This week's book giveaway is in the OO, Patterns, UML and Refactoring forum. We're giving away four copies of Refactoring for Software Design Smells: Managing Technical Debt and have Girish Suryanarayana, Ganesh Samarthyam & Tushar Sharma on-line! See this thread for details.
In the past, I've always used MS Access as a database because I found the connection easy to set up and it is the only database software we have in school. Now I have read that it is not 'good practice' to use MS Access as a DB source at all. Now I want to move over to an 'acceptable' database type. I have identified MySQL as probably the best choice and I have used it successfully with the MySQL server running. The problem is: Using Access allowed me to bundle my .mdb file with the application and the jar with the database driver and it would work on any machine on which my app is installed. MySQL seems to need the MySQL server running to access the database. This is a problem because an end user would not want to worry about setting up a database server before using any off-the-shelf software. How can I set MySQL up so that I can bundle the .sql file in my distribution and have java access it transparently without the user having to set up the server?
If I am on the wrong track here, please direct me as to what other type of database is the best to use for desktop applications so that the database connection can 'just work' on every computer my software gets installed on? Which database do Java developers generally use when creating 'out of the box' applications?

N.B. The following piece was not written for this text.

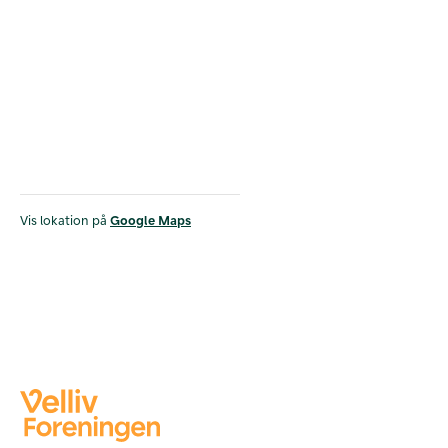
Vis lokation på
Google Maps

A database is probably not the best choice for a single user desktop application. I would just use the file system. Databases (Access aside) are intended to run on servers handling multiple requests from different users. If your system doesn't need this then don't use one.
If you feel you need a database and you want it running on the user's machine you probably would be best looking at a Java-based one you could completely control from your application, e.g. DerbyDB or HSQLDB.
As Paul mentioned, Derby and HSQLDB might be what you need. They are in a class of database referred to as 'embedded databases'. Basically, they start inside your application and are only available as long as your application is up. I'm not a huge fan of them, though, as I find the desire to centralize my data (such as a web-based application) paramount to running lots of disconnected copies of the database. Keep in mind, if you want to update the user's database you need to perform updates on every instance that it is installed on.